__Task objective__.
An exact, complete copy of the lines below is the expected answer.
======== Data to use
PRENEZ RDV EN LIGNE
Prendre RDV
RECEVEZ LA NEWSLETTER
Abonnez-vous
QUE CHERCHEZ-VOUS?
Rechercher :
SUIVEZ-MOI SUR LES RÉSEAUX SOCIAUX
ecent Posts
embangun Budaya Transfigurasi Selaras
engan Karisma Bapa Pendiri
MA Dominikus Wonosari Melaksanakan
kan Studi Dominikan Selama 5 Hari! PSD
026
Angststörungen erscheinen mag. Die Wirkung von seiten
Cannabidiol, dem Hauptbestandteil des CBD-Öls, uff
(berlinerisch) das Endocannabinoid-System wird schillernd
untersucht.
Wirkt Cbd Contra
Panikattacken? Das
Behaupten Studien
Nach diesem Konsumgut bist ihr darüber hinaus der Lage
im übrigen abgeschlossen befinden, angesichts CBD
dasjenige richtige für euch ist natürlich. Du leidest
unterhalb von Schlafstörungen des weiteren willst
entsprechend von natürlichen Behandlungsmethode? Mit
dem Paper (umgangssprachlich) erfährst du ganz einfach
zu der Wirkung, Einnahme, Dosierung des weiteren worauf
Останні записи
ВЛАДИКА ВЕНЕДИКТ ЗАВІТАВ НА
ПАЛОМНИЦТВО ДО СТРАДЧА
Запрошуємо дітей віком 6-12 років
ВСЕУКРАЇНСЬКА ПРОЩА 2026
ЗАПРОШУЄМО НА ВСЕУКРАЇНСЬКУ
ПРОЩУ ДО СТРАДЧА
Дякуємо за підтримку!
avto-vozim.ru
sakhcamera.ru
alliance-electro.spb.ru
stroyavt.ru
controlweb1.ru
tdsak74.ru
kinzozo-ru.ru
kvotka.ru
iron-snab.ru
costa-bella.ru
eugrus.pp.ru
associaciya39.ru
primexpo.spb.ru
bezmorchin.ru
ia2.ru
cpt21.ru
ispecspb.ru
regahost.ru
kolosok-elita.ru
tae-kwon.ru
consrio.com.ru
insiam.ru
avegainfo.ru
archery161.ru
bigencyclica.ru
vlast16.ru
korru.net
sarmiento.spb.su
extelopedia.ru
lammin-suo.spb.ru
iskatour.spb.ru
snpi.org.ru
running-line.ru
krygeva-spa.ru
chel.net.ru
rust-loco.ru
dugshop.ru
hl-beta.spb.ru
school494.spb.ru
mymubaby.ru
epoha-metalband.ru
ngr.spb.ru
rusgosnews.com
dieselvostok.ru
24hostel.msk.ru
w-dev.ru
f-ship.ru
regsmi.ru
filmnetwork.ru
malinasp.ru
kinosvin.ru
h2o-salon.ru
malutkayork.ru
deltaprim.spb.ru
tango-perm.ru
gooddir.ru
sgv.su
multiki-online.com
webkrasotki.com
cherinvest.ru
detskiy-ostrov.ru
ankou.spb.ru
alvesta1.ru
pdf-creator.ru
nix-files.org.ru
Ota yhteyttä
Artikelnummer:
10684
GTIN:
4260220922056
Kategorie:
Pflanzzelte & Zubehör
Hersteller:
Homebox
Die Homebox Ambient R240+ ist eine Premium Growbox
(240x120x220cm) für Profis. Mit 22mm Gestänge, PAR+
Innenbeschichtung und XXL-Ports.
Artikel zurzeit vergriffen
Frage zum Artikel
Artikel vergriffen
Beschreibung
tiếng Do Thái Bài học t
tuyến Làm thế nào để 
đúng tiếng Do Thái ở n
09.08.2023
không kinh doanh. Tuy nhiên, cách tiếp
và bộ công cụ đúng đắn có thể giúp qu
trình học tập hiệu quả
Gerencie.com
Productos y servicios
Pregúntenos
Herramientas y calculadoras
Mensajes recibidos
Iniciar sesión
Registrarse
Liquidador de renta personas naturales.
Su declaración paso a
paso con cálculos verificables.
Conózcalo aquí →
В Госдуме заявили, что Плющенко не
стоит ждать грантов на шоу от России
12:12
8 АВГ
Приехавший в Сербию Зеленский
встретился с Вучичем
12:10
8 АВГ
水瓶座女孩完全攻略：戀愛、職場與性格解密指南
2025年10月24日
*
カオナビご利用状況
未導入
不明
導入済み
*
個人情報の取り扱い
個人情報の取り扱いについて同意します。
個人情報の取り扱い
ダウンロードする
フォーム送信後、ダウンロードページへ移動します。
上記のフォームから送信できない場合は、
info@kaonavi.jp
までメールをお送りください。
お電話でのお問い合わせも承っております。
================
__Result of this exercise__.
PRENEZ RDV EN LIGNE
Prendre RDV
RECEVEZ LA NEWSLETTER
Abonnez-vous
QUE CHERCHEZ-VOUS?
Rechercher :
SUIVEZ-MOI SUR LES RÉSEAUX SOCIAUX
ecent Posts
embangun Budaya Transfigurasi Selaras
engan Karisma Bapa Pendiri
MA Dominikus Wonosari Melaksanakan
kan Studi Dominikan Selama 5 Hari! PSD
026
Angststörungen erscheinen mag. Die Wirkung von seiten
Cannabidiol, dem Hauptbestandteil des CBD-Öls, uff
(berlinerisch) das Endocannabinoid-System wird schillernd
untersucht.
Wirkt Cbd Contra
Panikattacken? Das
Behaupten Studien
Nach diesem Konsumgut bist ihr darüber hinaus der Lage
im übrigen abgeschlossen befinden, angesichts CBD
dasjenige richtige für euch ist natürlich. Du leidest
unterhalb von Schlafstörungen des weiteren willst
entsprechend von natürlichen Behandlungsmethode? Mit
dem Paper (umgangssprachlich) erfährst du ganz einfach
zu der Wirkung, Einnahme, Dosierung des weiteren worauf
Останні записи
ВЛАДИКА ВЕНЕДИКТ ЗАВІТАВ НА
ПАЛОМНИЦТВО ДО СТРАДЧА
Запрошуємо дітей віком 6-12 років
ВСЕУКРАЇНСЬКА ПРОЩА 2026
ЗАПРОШУЄМО НА ВСЕУКРАЇНСЬКУ
ПРОЩУ ДО СТРАДЧА
Дякуємо за підтримку!
avto-vozim.ru
sakhcamera.ru
alliance-electro.spb.ru
stroyavt.ru
controlweb1.ru
tdsak74.ru
kinzozo-ru.ru
kvotka.ru
iron-snab.ru
costa-bella.ru
eugrus.pp.ru
associaciya39.ru
primexpo.spb.ru
bezmorchin.ru
ia2.ru
cpt21.ru
ispecspb.ru
regahost.ru
kolosok-elita.ru
tae-kwon.ru
consrio.com.ru
insiam.ru
avegainfo.ru
archery161.ru
bigencyclica.ru
vlast16.ru
korru.net
sarmiento.spb.su
extelopedia.ru
lammin-suo.spb.ru
iskatour.spb.ru
snpi.org.ru
running-line.ru
krygeva-spa.ru
chel.net.ru
rust-loco.ru
dugshop.ru
hl-beta.spb.ru
school494.spb.ru
mymubaby.ru
epoha-metalband.ru
ngr.spb.ru
rusgosnews.com
dieselvostok.ru
24hostel.msk.ru
w-dev.ru
f-ship.ru
regsmi.ru
filmnetwork.ru
malinasp.ru
kinosvin.ru
h2o-salon.ru
malutkayork.ru
deltaprim.spb.ru
tango-perm.ru
gooddir.ru
sgv.su
multiki-online.com
webkrasotki.com
cherinvest.ru
detskiy-ostrov.ru
ankou.spb.ru
alvesta1.ru
pdf-creator.ru
nix-files.org.ru
Ota yhteyttä
Artikelnummer:
10684
GTIN:
4260220922056
Kategorie:
Pflanzzelte & Zubehör
Hersteller:
Homebox
Die Homebox Ambient R240+ ist eine Premium Growbox
(240x120x220cm) für Profis. Mit 22mm Gestänge, PAR+
Innenbeschichtung und XXL-Ports.
Artikel zurzeit vergriffen
Frage zum Artikel
Artikel vergriffen
Beschreibung
tiếng Do Thái Bài học t
tuyến Làm thế nào để 
đúng tiếng Do Thái ở n
09.08.2023
không kinh doanh. Tuy nhiên, cách tiếp
và bộ công cụ đúng đắn có thể giúp qu
trình học tập hiệu quả
Gerencie.com
Productos y servicios
Pregúntenos
Herramientas y calculadoras
Mensajes recibidos
Iniciar sesión
Registrarse
Liquidador de renta personas naturales.
Su declaración paso a
paso con cálculos verificables.
Conózcalo aquí →
В Госдуме заявили, что Плющенко не
стоит ждать грантов на шоу от России
12:12
8 АВГ
Приехавший в Сербию Зеленский
встретился с Вучичем
12:10
8 АВГ
水瓶座女孩完全攻略：戀愛、職場與性格解密指南
2025年10月24日
*
カオナビご利用状況
未導入
不明
導入済み
*
個人情報の取り扱い
個人情報の取り扱いについて同意します。
個人情報の取り扱い
ダウンロードする
フォーム送信後、ダウンロードページへ移動します。
上記のフォームから送信できない場合は、
info@kaonavi.jp
までメールをお送りください。
お電話でのお問い合わせも承っております。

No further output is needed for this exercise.